Saved entries>
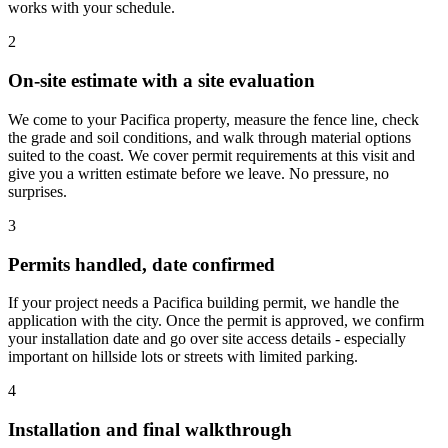
works with your schedule.
2
On-site estimate with a site evaluation
We come to your Pacifica property, measure the fence line, check
the grade and soil conditions, and walk through material options
suited to the coast. We cover permit requirements at this visit and
give you a written estimate before we leave. No pressure, no
surprises.
3
Permits handled, date confirmed
If your project needs a Pacifica building permit, we handle the
application with the city. Once the permit is approved, we confirm
your installation date and go over site access details - especially
important on hillside lots or streets with limited parking.
4
Installation and final walkthrough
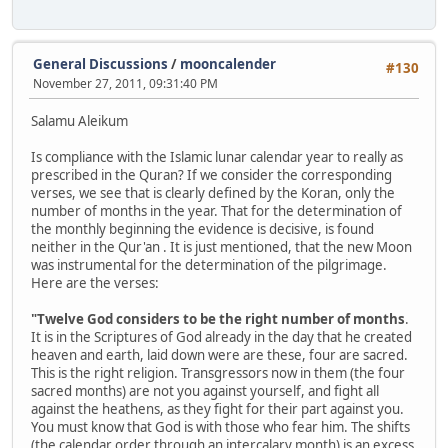
General Discussions
/
mooncalender
#130
November 27, 2011, 09:31:40 PM
Salamu Aleikum
Is compliance with the Islamic lunar calendar year to really as
prescribed in the Quran? If we consider the corresponding
verses, we see that is clearly defined by the Koran, only the
number of months in the year. That for the determination of
the monthly beginning the evidence is decisive, is found
neither in the Qur'an . It is just mentioned, that the new Moon
was instrumental for the determination of the pilgrimage.
Here are the verses:
"Twelve God considers to be the right number of months
.
It is in the Scriptures of God already in the day that he created
heaven and earth, laid down were are these, four are sacred.
This is the right religion. Transgressors now in them (the four
sacred months) are not you against yourself, and fight all
against the heathens, as they fight for their part against you.
You must know that God is with those who fear him. The shifts
(the calendar order through an intercalary month) is an excess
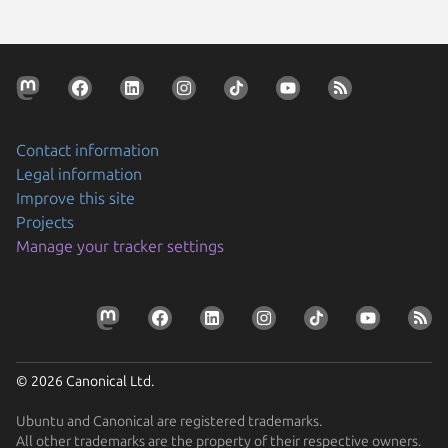
Contact information
Legal information
Improve this site
Projects
Manage your tracker settings
© 2026 Canonical Ltd.
Ubuntu and Canonical are registered trademarks.
All other trademarks are the property of their respective owners.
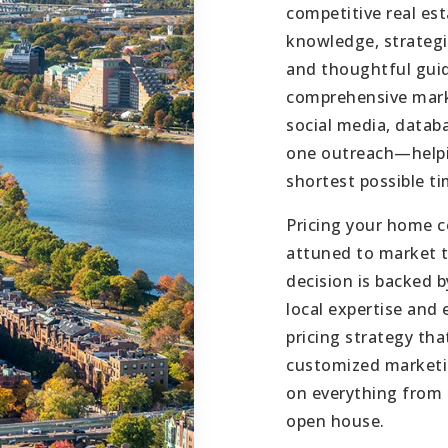
competitive real es
knowledge, strategi
and thoughtful guid
comprehensive mark
social media, datab
one outreach—helpin
shortest possible ti
Pricing your home co
attuned to market t
decision is backed 
local expertise and
pricing strategy th
customized marketin
on everything from 
open house.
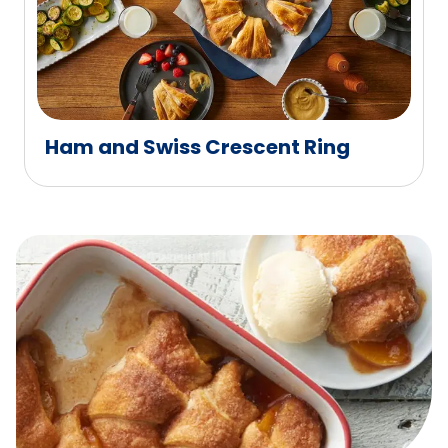
Ham and Swiss Crescent Ring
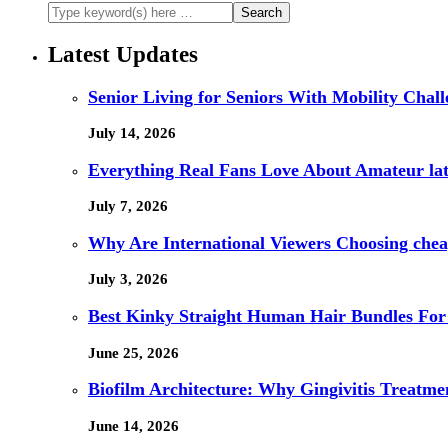
Latest Updates
Senior Living for Seniors With Mobility Chal
July 14, 2026
Everything Real Fans Love About Amateur lat
July 7, 2026
Why Are International Viewers Choosing che
July 3, 2026
Best Kinky Straight Human Hair Bundles For
June 25, 2026
Biofilm Architecture: Why Gingivitis Treatmen
June 14, 2026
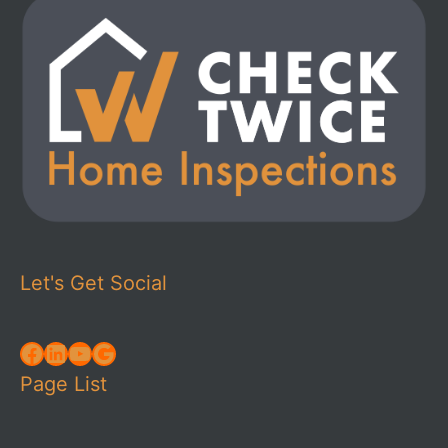
Let's Get Social
Facebook
LinkedIn
YouTube
Google
Page List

What the task asks> Provide the number of lines in the data above that contain the string "right", and nothing else.

Result> 2